久しぶりの紫原君との徒歩登校に嬉しく思いながら登校しました。
しかし、学校へ行くと、すれ違う生徒全員に謝られることになり、早々に貧血で倒れました。
「黒ちんだいじょ〜ぶ〜?」
「な、なんとか……」
紫原君に担がれながら教室へ入ると、クラスメイトにも恐がられながら謝られ、僕は早くも挫けそうになっていました。
「ほ、本当にごめん!」
「いえ、いいんですよ。」
「私たちも、わ、悪口とか、色々……ごめんなさい!!」
「…大丈夫ですよ。」
「お、お、俺…青峰とか緑間の悪口とか言って…な、殴られても仕方なかったと思う……ごめんなさい許してくださいぃ!!」
「……気に、しないでください。」
一通り謝られたあと更に全員で土下座までされ、僕にとってかなり辛い試練は終わりました。
「黒ちんお疲れ〜」
「……ハイ……」
そのまま授業が始まり、何がどうなったのか僕がいるので特別に午前授業だけで終わりました。
「黒子、今日はお前が登校できたから午前だけで授業は終わりだ!」
──おかしいですよ……
そう思いながら帰りの支度をしていると、ガラ、と教室のドアが開いて赤司君が入ってきました。
「テツヤ、今からちょっといいか?……謝りたいんだ。ついて来てくれ。」
もしかしたら赤司君が午前授業にさせたのかなと思いつつ赤司についていくと、体育館に連れていかれました。
そこには、キセキの五人と惟葉さんが揃って僕を待っていました。
「黒子っち!」
「黒ちん。」
「テツ。」
「黒子。」
「テツヤ。」
「黒子君。」
「「「「「「ごめん!/っス!!/なさい!」」」」」」
深く頭を下げる六人。
まさかここまでやられるとは思ってもいなかったので呆然としていると、代表として赤司君が最初に口を開きました。
「テツヤ、君の発言を無視して僕らは君を裏切ってしまった。
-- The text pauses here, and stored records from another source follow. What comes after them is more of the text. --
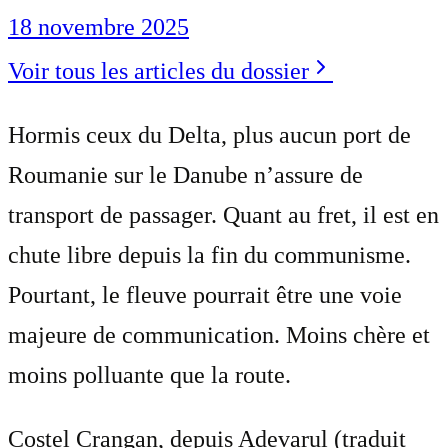
18 novembre 2025
Voir tous les articles du dossier
Hormis ceux du Delta, plus aucun port de
Roumanie sur le Danube n’assure de
transport de passager. Quant au fret, il est en
chute libre depuis la fin du communisme.
Pourtant, le fleuve pourrait être une voie
majeure de communication. Moins chère et
moins polluante que la route.
Costel Crangan, depuis Adevarul (traduit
暴力、暴言、多くの酷いことをした。……僕らが間違っていた。すまない!」
「赤司君……」
「すぐに信じなくってごめんなさいっス!恋人なのに、一番に味方にならなくてごめんなさいっス!」
「俺も〜」
「黄瀬君、紫原君…」
「最初から信じようとしなかった。裏切られたんだって思い込んで、沢山殴った。傷つけた。俺はお前の光だったのに……本当にすまねぇ…!」
「青峰君……」
「努力してきたお前をきちんと見なかった。考えもせずに否定した。俺の失態なのだよ。それなのに、お前は俺を庇って怪我をした。本当にすまない。」
「緑間君……」
「私の勝手な都合で黒子君を嵌めた。苦しめた。貴方は何も悪くないのに、悪者にしてしまった。全部私が悪いの。本当に、本当にごめんなさい。」
「惟葉さん……」
心がぽかぽかして、鼻がツンと痛みました。その後すぐに涙が出てきて、僕は両手で急いで涙を拭きました。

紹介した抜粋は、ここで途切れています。